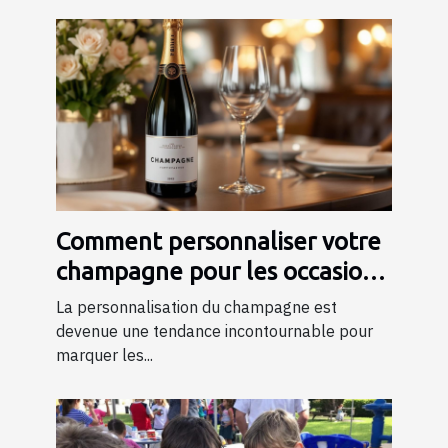
Comment personnaliser votre
champagne pour les occasions
spéciales ?
La personnalisation du champagne est
devenue une tendance incontournable pour
marquer les...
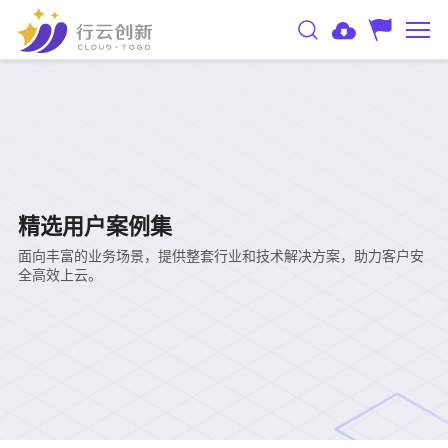
精选用户案例集
面向丰富的业务场景，提供整套行业和技术解决方案，助力客户安
全高效上云。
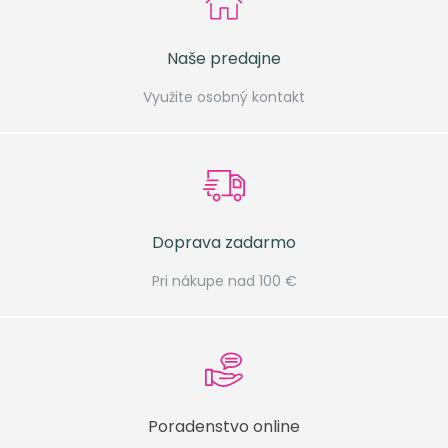
Naše predajne
Využite osobný kontakt
Doprava zadarmo
Pri nákupe nad 100 €
Poradenstvo online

————

## YOUR ASSIGNMENT:
Retype the data in full. Images do not go in the copy.

## RESPONSE AREA:
Comment personnaliser votre
champagne pour les occasions
spéciales ?
La personnalisation du champagne est
devenue une tendance incontournable pour
marquer les...
精选用户案例集
面向丰富的业务场景，提供整套行业和技术解决方案，助力客户安
全高效上云。
Naše predajne
Využite osobný kontakt
Doprava zadarmo
Pri nákupe nad 100 €
Poradenstvo online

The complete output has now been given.